Mineralization of MSCs

Mineralization of MSCs cultured on nanoporous alumina and smooth alumina substrates, with and without induction medium, was quantitatively measured by Alizarin red staining to detect differentiation of MSCs. Figure 8B demonstrates the quantified mineralization of MSCs on different substrates with and without induction medium after incubation for 4 weeks. MSCs cultured on alumina substrates without induction medium showed lower mineralization. Mineralization was greater in cells cultured on nanoporous alumina compared with those cultured on smooth alumina, but the difference was not significant. However, mineralization of cells cultured on nanoporous alumina with osteogenic induction medium was significantly higher than that detected in cells cultured on smooth alumina with induction medium.

Discussion

It is well known that the cellular microenvironment plays an important role in regulating cell behavior. Cellular responses to materials, such as adhesion, migration, cytoskeleton development, proliferation, and differentiation, are highly affected by material surface characteristics.²¹

Compared with MSCs cultured on smooth alumina, cells grown on nanoporous alumina substrates showed higher cell viability (P < 0.05) after incubation for 4 and 7 days. Additionally, higher cell viability was detected in cells cultured on 20 nm-sized nanoporous alumina substrates. This result demonstrates that the surface topography of nanoporous alumina did affect viability of cells. Popat et al demonstrated that proliferation of human fetal osteoblasts was higher in cells cultured on alumina with 90 nm pores than in those cultured on alumina with 200 nm pores.²² Chung et al demonstrated that proliferation of epithelial cells was higher when cultured on alumina with 30 nm pores compared with alumina with larger pores.²³ A higher proliferation rate was detected in NIH/3T3 cells cultured on alumina with 75 nm pores than in those cultured on alumina with 300 nm pores.²⁴ Although the cell types differed, higher cell viability was consistently observed in cells cultured on alumina substrate with smaller pore sizes. In other studies in which MSCs were cultured on TiO₂ nanotubes with varying diameters, higher cell viability was observed in nanotubes with a smaller diameter (15 nm).²⁵^,²⁶ Although different structures and materials were used, the increased cell viability on smaller substrates indicates that cell behaviors are regulated by a similar mechanism.

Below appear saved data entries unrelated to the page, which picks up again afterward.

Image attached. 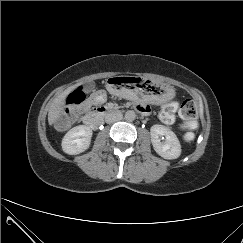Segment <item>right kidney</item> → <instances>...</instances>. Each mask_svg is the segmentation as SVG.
<instances>
[{"label":"right kidney","mask_w":243,"mask_h":243,"mask_svg":"<svg viewBox=\"0 0 243 243\" xmlns=\"http://www.w3.org/2000/svg\"><path fill=\"white\" fill-rule=\"evenodd\" d=\"M92 137V130L79 125L70 129L62 139V149L69 155H77L89 148Z\"/></svg>","instance_id":"1"}]
</instances>
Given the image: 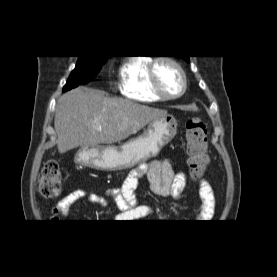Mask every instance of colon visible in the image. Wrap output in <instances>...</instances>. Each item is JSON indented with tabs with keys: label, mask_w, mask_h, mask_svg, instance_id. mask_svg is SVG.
<instances>
[{
	"label": "colon",
	"mask_w": 277,
	"mask_h": 277,
	"mask_svg": "<svg viewBox=\"0 0 277 277\" xmlns=\"http://www.w3.org/2000/svg\"><path fill=\"white\" fill-rule=\"evenodd\" d=\"M185 142L188 166L194 176L201 175L207 164V128L200 117H193L186 123ZM43 197L54 198L62 188V174L58 162L47 161L38 178Z\"/></svg>",
	"instance_id": "5ec220e1"
}]
</instances>
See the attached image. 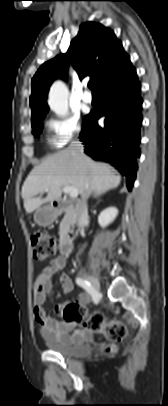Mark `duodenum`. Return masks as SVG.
Instances as JSON below:
<instances>
[{
    "instance_id": "obj_1",
    "label": "duodenum",
    "mask_w": 168,
    "mask_h": 406,
    "mask_svg": "<svg viewBox=\"0 0 168 406\" xmlns=\"http://www.w3.org/2000/svg\"><path fill=\"white\" fill-rule=\"evenodd\" d=\"M52 207L57 213L68 212L72 215L77 213L78 207L75 202L67 200H54ZM73 250V236L70 232H66L60 239V251L63 256H69Z\"/></svg>"
}]
</instances>
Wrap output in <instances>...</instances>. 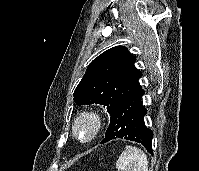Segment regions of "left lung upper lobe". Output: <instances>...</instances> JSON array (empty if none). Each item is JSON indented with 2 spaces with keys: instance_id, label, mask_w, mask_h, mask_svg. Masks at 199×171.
I'll use <instances>...</instances> for the list:
<instances>
[{
  "instance_id": "obj_1",
  "label": "left lung upper lobe",
  "mask_w": 199,
  "mask_h": 171,
  "mask_svg": "<svg viewBox=\"0 0 199 171\" xmlns=\"http://www.w3.org/2000/svg\"><path fill=\"white\" fill-rule=\"evenodd\" d=\"M136 58L126 47L115 46L95 58L74 91V101L102 104L110 115L140 84L142 73L136 69Z\"/></svg>"
}]
</instances>
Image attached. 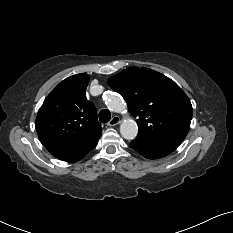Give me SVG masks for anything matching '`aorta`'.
I'll list each match as a JSON object with an SVG mask.
<instances>
[{
  "instance_id": "obj_1",
  "label": "aorta",
  "mask_w": 233,
  "mask_h": 233,
  "mask_svg": "<svg viewBox=\"0 0 233 233\" xmlns=\"http://www.w3.org/2000/svg\"><path fill=\"white\" fill-rule=\"evenodd\" d=\"M106 105L110 110L117 113H121L126 110L123 98L116 93L107 94ZM120 133L124 139H135L138 133L137 123L131 118L123 120L120 125Z\"/></svg>"
}]
</instances>
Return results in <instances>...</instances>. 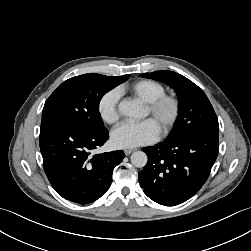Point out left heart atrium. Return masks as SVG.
<instances>
[{
	"label": "left heart atrium",
	"mask_w": 251,
	"mask_h": 251,
	"mask_svg": "<svg viewBox=\"0 0 251 251\" xmlns=\"http://www.w3.org/2000/svg\"><path fill=\"white\" fill-rule=\"evenodd\" d=\"M159 130L152 119L138 123L123 122L111 133V141L117 148H135L156 140Z\"/></svg>",
	"instance_id": "obj_1"
}]
</instances>
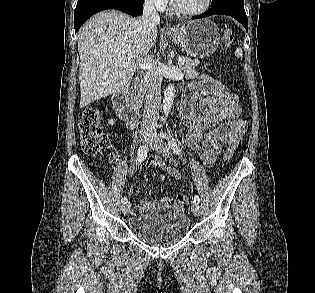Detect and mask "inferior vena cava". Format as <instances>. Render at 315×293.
Masks as SVG:
<instances>
[{
    "instance_id": "602c4592",
    "label": "inferior vena cava",
    "mask_w": 315,
    "mask_h": 293,
    "mask_svg": "<svg viewBox=\"0 0 315 293\" xmlns=\"http://www.w3.org/2000/svg\"><path fill=\"white\" fill-rule=\"evenodd\" d=\"M160 23V17L153 0H145L141 18V31L146 49L152 44V34ZM145 84V106L141 123V134L156 135L159 107L161 103V79L151 71L142 72Z\"/></svg>"
}]
</instances>
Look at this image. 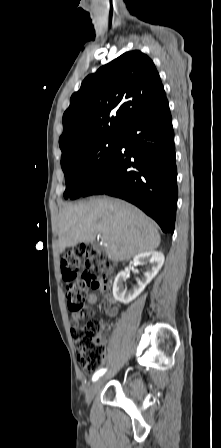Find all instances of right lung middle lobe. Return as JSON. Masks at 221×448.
Returning a JSON list of instances; mask_svg holds the SVG:
<instances>
[{
	"label": "right lung middle lobe",
	"instance_id": "obj_1",
	"mask_svg": "<svg viewBox=\"0 0 221 448\" xmlns=\"http://www.w3.org/2000/svg\"><path fill=\"white\" fill-rule=\"evenodd\" d=\"M117 140L118 135L92 140L61 159L66 181L65 199H76L83 195L111 158Z\"/></svg>",
	"mask_w": 221,
	"mask_h": 448
}]
</instances>
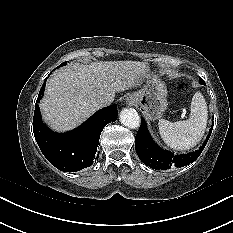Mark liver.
Here are the masks:
<instances>
[{"instance_id": "6515ba94", "label": "liver", "mask_w": 233, "mask_h": 233, "mask_svg": "<svg viewBox=\"0 0 233 233\" xmlns=\"http://www.w3.org/2000/svg\"><path fill=\"white\" fill-rule=\"evenodd\" d=\"M148 77V66L139 61L72 63L47 81L40 103L44 121L55 131L71 130L101 108L100 98L113 101L116 92L140 87Z\"/></svg>"}]
</instances>
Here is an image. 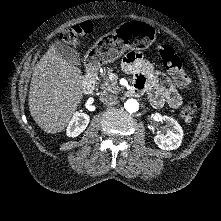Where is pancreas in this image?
Listing matches in <instances>:
<instances>
[{
  "mask_svg": "<svg viewBox=\"0 0 221 221\" xmlns=\"http://www.w3.org/2000/svg\"><path fill=\"white\" fill-rule=\"evenodd\" d=\"M112 68L105 67L101 72L102 83L100 84L101 89H103V92H110V93H119L122 90V87H119L117 85V82H111L109 80V75L112 72Z\"/></svg>",
  "mask_w": 221,
  "mask_h": 221,
  "instance_id": "obj_1",
  "label": "pancreas"
}]
</instances>
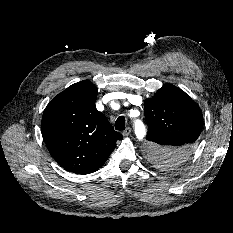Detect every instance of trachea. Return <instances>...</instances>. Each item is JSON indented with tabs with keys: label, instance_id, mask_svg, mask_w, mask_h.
I'll return each mask as SVG.
<instances>
[{
	"label": "trachea",
	"instance_id": "1",
	"mask_svg": "<svg viewBox=\"0 0 233 233\" xmlns=\"http://www.w3.org/2000/svg\"><path fill=\"white\" fill-rule=\"evenodd\" d=\"M115 129L118 131L125 130V117L124 116H120L117 118L115 122Z\"/></svg>",
	"mask_w": 233,
	"mask_h": 233
}]
</instances>
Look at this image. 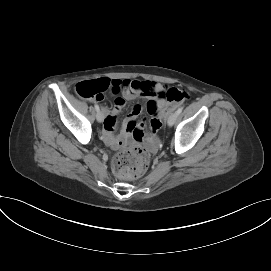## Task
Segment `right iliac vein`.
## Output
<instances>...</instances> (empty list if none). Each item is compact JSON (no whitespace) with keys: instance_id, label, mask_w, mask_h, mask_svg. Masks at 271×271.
<instances>
[{"instance_id":"1","label":"right iliac vein","mask_w":271,"mask_h":271,"mask_svg":"<svg viewBox=\"0 0 271 271\" xmlns=\"http://www.w3.org/2000/svg\"><path fill=\"white\" fill-rule=\"evenodd\" d=\"M96 119L98 122H103V120H104V111L103 110L97 111Z\"/></svg>"}]
</instances>
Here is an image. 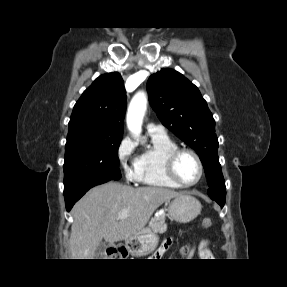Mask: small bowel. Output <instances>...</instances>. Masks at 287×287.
<instances>
[{"label":"small bowel","mask_w":287,"mask_h":287,"mask_svg":"<svg viewBox=\"0 0 287 287\" xmlns=\"http://www.w3.org/2000/svg\"><path fill=\"white\" fill-rule=\"evenodd\" d=\"M172 242H173L172 238H167L166 240H164L162 242V244L160 245V247L158 248V250L156 252V256H160L164 252H166L169 249V247L171 246ZM208 247H209V240H207V239L202 240L199 243L198 252L202 258H207L211 255Z\"/></svg>","instance_id":"1"}]
</instances>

Cell interactions with extracellular surfaces, such as the extracellular matrix and other cells, are mediated by integrins that control cellular activities, including adhesion, changes in cell shape, proliferation, migration, differentiation, and apoptosis, in a synergistic manner with hormones and growth factors.²⁷^,²⁸ Integrins are transmembrane receptors that mediate attachment between a cell and surrounding tissues. Integrins can transmit information from extracellular ligands to cells to regulate cell responses, such as cell migration, cell survival, and growth. This type of integrin signaling is called outside-in signaling. Outside-in signaling is dependent on adaptors or scaffold proteins that link integrins to kinases, such as focal adhesion kinase, vinculin, paxillin, and Src.²⁹^,³⁰ Another form of integrin signaling is known as inside-out signaling, which transmits intracellular signals to the outside of cells to regulate their affinity for extracellular ligands by undergoing conformational changes that activate the integrins.³¹ Previous studies have shown that integrin β1 is required for cell spreading, adhesion, and proliferation.³²^–³⁴ The present study demonstrated that the expression level of integrin β1 was consistent with the relationship between cell viability and alumina nanoporosity. The diameter of integrin located in the cell membrane is 8–12 nm,³⁵^,³⁶ which is near the 20 nm size of the smaller pores in the alumina membrane. The enhanced β1 integrin expression in MSCs cultured on alumina substrate with 20 nm pores indicates that a pore size of 20 nm is optimal for the activation of integrin through inside-out signaling, which causes conformational changes and clustering of integrin. The activated integrins can transmit the outside-in signaling into the cell nucleus by phosphorylating focal adhesion kinase and Src to regulate MSC responses, such as proliferation and differentiation.³⁴^,³⁷^–³⁹

MSCs interact with the nanotopography of the porous alumina substrate by changing both their external and internal shapes. A unique pattern of cell morphology that included elongated cells and prominent filopodia was observed on alumina substrates with 100 nm pores. Oh et al have reported that adhesion of cells is determined by initial adsorption of fibronectin and albumin from the culture medium, and that more protein, including fibronectin and albumin, could be deposited on a surface with smaller pores.²⁶ Dolatshahi-Pirouz et al demonstrated the importance of fibronectin-coated gold and hydroxyapatite surfaces for shape and spreading of MSCs.⁴⁰ Garcia et al demonstrated that conformation of the adsorbed protein (fibronectin) was influenced by surface topography, because its specific RGD binding sequence can be either freely available or hidden.⁴¹ Fewer MSCs were attached to the alumina substrate with 100 nm pores due to less deposited protein, a hidden RGD binding sequence, and a larger pore-to-pore distance on a surface with larger pores. The larger pore-to-pore distance on an alumina surface with 100 nm pores also caused tension in the actin cytoskeleton and stress on the MSCs, and ultimately caused elongated cell morphology.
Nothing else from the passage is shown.